Holidaymakers whose trips have been cancelled can take action if a refund isn’t issued.


“In the wake of the coronavirus crisis and its disastrous impact on the travel industry, we’ve seen many airlines offer customer credit vouchers, rather than refunds,” said Johal.

“Consumers need to know that they don’t have to accept this, especially where there are alternative options available. In reality, this can come down to what is agreed in the terms and conditions of the insurance.

“As a potential alternative, if you paid for the whole of your holiday using a credit card, or paid for part of it by more than £100, you could be entitled to claim the full cost back under section 75 of the Consumer Credit Act.

“You could make a claim via the provider which sends your bank statements i.e. Barclays or HSBC, rather than Mastercard. This does, however, depend on the original terms and conditions also.”

Johal continued: “You could also pursue a legal case to get your money back, but this would likely involve having to instruct a solicitor to initiate a claim in contract.
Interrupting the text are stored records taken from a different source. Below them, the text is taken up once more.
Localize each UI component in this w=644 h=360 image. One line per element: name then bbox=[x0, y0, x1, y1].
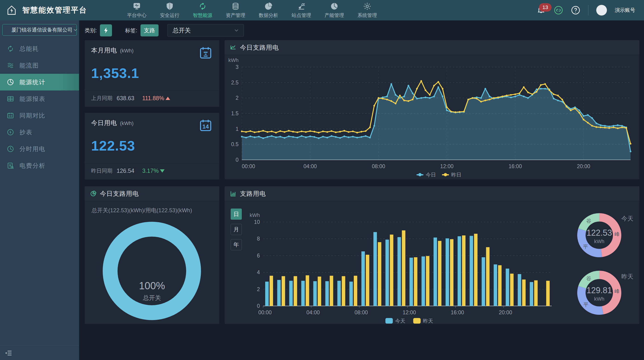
filter-bar: 类别: 标签: 支路 总开关 bbox=[84, 24, 244, 37]
svg-text:谷: 谷 bbox=[586, 218, 592, 224]
sidebar-item-能源统计[interactable]: 能源统计 bbox=[0, 74, 79, 91]
svg-text:6: 6 bbox=[257, 253, 260, 259]
bar-chart-plot[interactable]: 0246810kWh00:0004:0008:0012:0016:0020:00… bbox=[225, 201, 561, 324]
svg-text:08:00: 08:00 bbox=[354, 309, 368, 315]
today-usage-card: 今日用电 (kWh) 14 122.53 昨日同期 126.54 3.17% bbox=[84, 113, 219, 180]
bar-chart-icon bbox=[230, 190, 237, 197]
svg-text:kWh: kWh bbox=[594, 296, 604, 302]
svg-text:8: 8 bbox=[257, 236, 260, 242]
today-percent: 3.17% bbox=[142, 167, 164, 174]
bar-card-title: 支路用电 bbox=[240, 190, 266, 198]
tag-branch-button[interactable]: 支路 bbox=[140, 24, 158, 37]
company-select-value: 厦门锐谷通信设备有限公司 bbox=[11, 27, 72, 34]
svg-text:00:00: 00:00 bbox=[258, 309, 272, 315]
trend-down-icon bbox=[160, 169, 164, 173]
pie-clock-icon bbox=[6, 78, 14, 86]
robot-arm-icon bbox=[297, 2, 306, 11]
svg-text:2: 2 bbox=[257, 286, 260, 292]
line-card-title: 今日支路用电 bbox=[240, 43, 279, 52]
line-card-header: 今日支路用电 bbox=[225, 40, 639, 55]
help-icon[interactable] bbox=[571, 6, 580, 15]
svg-text:2.5: 2.5 bbox=[231, 80, 238, 86]
notifications-button[interactable]: 13 bbox=[537, 5, 546, 15]
sidebar-item-label: 同期对比 bbox=[20, 112, 46, 120]
sidebar-item-同期对比[interactable]: 同期对比 bbox=[0, 107, 79, 124]
sidebar: 厦门锐谷通信设备有限公司 总能耗能流图能源统计能源报表同期对比抄表分时用电电费分… bbox=[0, 21, 79, 360]
sidebar-item-抄表[interactable]: 抄表 bbox=[0, 124, 79, 141]
account-name[interactable]: 演示账号 bbox=[615, 7, 635, 14]
tou-donut-yesterday[interactable]: 峰平谷129.81kWh bbox=[572, 265, 627, 320]
nav-item-智慧能源[interactable]: 智慧能源 bbox=[188, 2, 218, 19]
sidebar-menu: 总能耗能流图能源统计能源报表同期对比抄表分时用电电费分析 bbox=[0, 40, 79, 174]
link-icon[interactable] bbox=[554, 6, 563, 15]
avatar[interactable] bbox=[596, 5, 607, 16]
nav-item-产能管理[interactable]: 产能管理 bbox=[320, 2, 349, 19]
svg-text:04:00: 04:00 bbox=[306, 309, 320, 315]
svg-text:00:00: 00:00 bbox=[242, 163, 255, 169]
clock-icon bbox=[6, 145, 14, 153]
svg-text:122.53: 122.53 bbox=[586, 228, 612, 237]
nav-item-站点管理[interactable]: 站点管理 bbox=[286, 2, 316, 19]
sidebar-item-label: 分时用电 bbox=[20, 145, 46, 153]
monitor-icon bbox=[132, 2, 141, 11]
bar-card-header: 支路用电 bbox=[225, 186, 639, 201]
month-card-unit: (kWh) bbox=[120, 48, 134, 54]
nav-item-资产管理[interactable]: 资产管理 bbox=[221, 2, 250, 19]
month-card-footer: 上月同期 638.63 111.88% bbox=[84, 89, 219, 107]
branch-select[interactable]: 总开关 bbox=[168, 24, 244, 37]
collapse-sidebar-icon[interactable] bbox=[5, 349, 12, 357]
svg-text:峰: 峰 bbox=[614, 231, 620, 237]
shield-icon bbox=[165, 2, 174, 11]
tou-donut-panel: 峰平谷122.53kWh 今天 峰平谷129.81kWh 昨天 bbox=[561, 201, 639, 324]
nav-item-label: 智慧能源 bbox=[193, 12, 212, 19]
svg-text:3: 3 bbox=[236, 64, 238, 70]
nav-item-数据分析[interactable]: 数据分析 bbox=[254, 2, 283, 19]
svg-text:kWh: kWh bbox=[250, 212, 260, 218]
nav-item-平台中心[interactable]: 平台中心 bbox=[122, 2, 152, 19]
sidebar-item-能源报表[interactable]: 能源报表 bbox=[0, 91, 79, 107]
svg-text:1.5: 1.5 bbox=[231, 110, 238, 116]
recycle-icon bbox=[198, 2, 207, 11]
donut-chart-plot[interactable] bbox=[84, 216, 219, 323]
topbar-nav: 平台中心安全运行智慧能源资产管理数据分析站点管理产能管理系统管理 bbox=[122, 0, 382, 21]
company-select[interactable]: 厦门锐谷通信设备有限公司 bbox=[2, 24, 77, 36]
sidebar-item-电费分析[interactable]: 电费分析 bbox=[0, 157, 79, 174]
svg-text:16:00: 16:00 bbox=[508, 163, 522, 169]
svg-text:04:00: 04:00 bbox=[304, 163, 317, 169]
tou-donut-today[interactable]: 峰平谷122.53kWh bbox=[572, 207, 627, 263]
svg-text:10: 10 bbox=[254, 219, 260, 225]
nav-item-系统管理[interactable]: 系统管理 bbox=[352, 2, 382, 19]
calendar-icon bbox=[6, 112, 14, 120]
notification-badge: 13 bbox=[539, 3, 552, 12]
pie2-icon bbox=[330, 2, 339, 11]
sidebar-item-总能耗[interactable]: 总能耗 bbox=[0, 40, 79, 57]
nav-item-label: 数据分析 bbox=[259, 12, 278, 19]
pie-chart-icon bbox=[90, 190, 97, 197]
nav-item-安全运行[interactable]: 安全运行 bbox=[155, 2, 184, 19]
trend-up-icon bbox=[166, 97, 170, 100]
main-content: 类别: 标签: 支路 总开关 本月用电 (kWh) 1,353.1 上 bbox=[79, 21, 644, 360]
line-chart-plot[interactable]: 00.511.522.5300:0004:0008:0012:0016:0020… bbox=[225, 55, 639, 179]
category-electric-button[interactable] bbox=[100, 24, 112, 37]
today-usage-value: 122.53 bbox=[91, 138, 213, 154]
svg-text:12:00: 12:00 bbox=[440, 163, 454, 169]
sidebar-item-label: 能流图 bbox=[20, 62, 39, 70]
today-compare-value: 126.54 bbox=[116, 167, 134, 174]
sidebar-item-能流图[interactable]: 能流图 bbox=[0, 57, 79, 74]
nav-item-label: 资产管理 bbox=[226, 12, 245, 19]
bolt-circle-icon bbox=[6, 128, 14, 136]
app-logo-home-bolt-icon bbox=[6, 5, 17, 16]
svg-text:昨日: 昨日 bbox=[451, 172, 462, 178]
calendar-day-icon: 14 bbox=[198, 118, 213, 133]
svg-text:昨天: 昨天 bbox=[423, 318, 433, 324]
today-compare-label: 昨日同期 bbox=[91, 167, 112, 174]
sidebar-item-分时用电[interactable]: 分时用电 bbox=[0, 141, 79, 157]
tag-label: 标签: bbox=[125, 27, 137, 34]
month-compare-label: 上月同期 bbox=[91, 95, 112, 102]
svg-text:kWh: kWh bbox=[594, 238, 604, 244]
topbar-right: 13 演示账号 bbox=[537, 0, 644, 21]
sidebar-item-label: 电费分析 bbox=[20, 162, 46, 170]
month-percent: 111.88% bbox=[142, 95, 170, 102]
nav-item-label: 平台中心 bbox=[127, 12, 146, 19]
today-card-title: 今日用电 bbox=[91, 120, 117, 126]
“Taking this route could be costly. It’s important to weigh up the amount of money needed to pursue the case against the original cost of the holiday.

“In other words, if you paid thousands of pounds for a dream holiday then it may be worth it, but it might be a waste of time and money if you only spent a couple of hundred pounds on a weekend away.”

For jet-setters looking to take out travel insurance in 2021, it’s important to remember to do so when you book your holiday to make sure you are sufficiently protected.

It’s also key you do sufficient research into both your destination and your potential policy to make sure it covers your needs.

Sasha Gainullin, CEO at insurance company battleface commented: “When travelling internationally, it’s vital that travellers continue to check travel advisories and seek the right travel insurance to the destination they are travelling to.

“Many destinations are now requiring travellers to have the right type of travel insurance before entering the country.”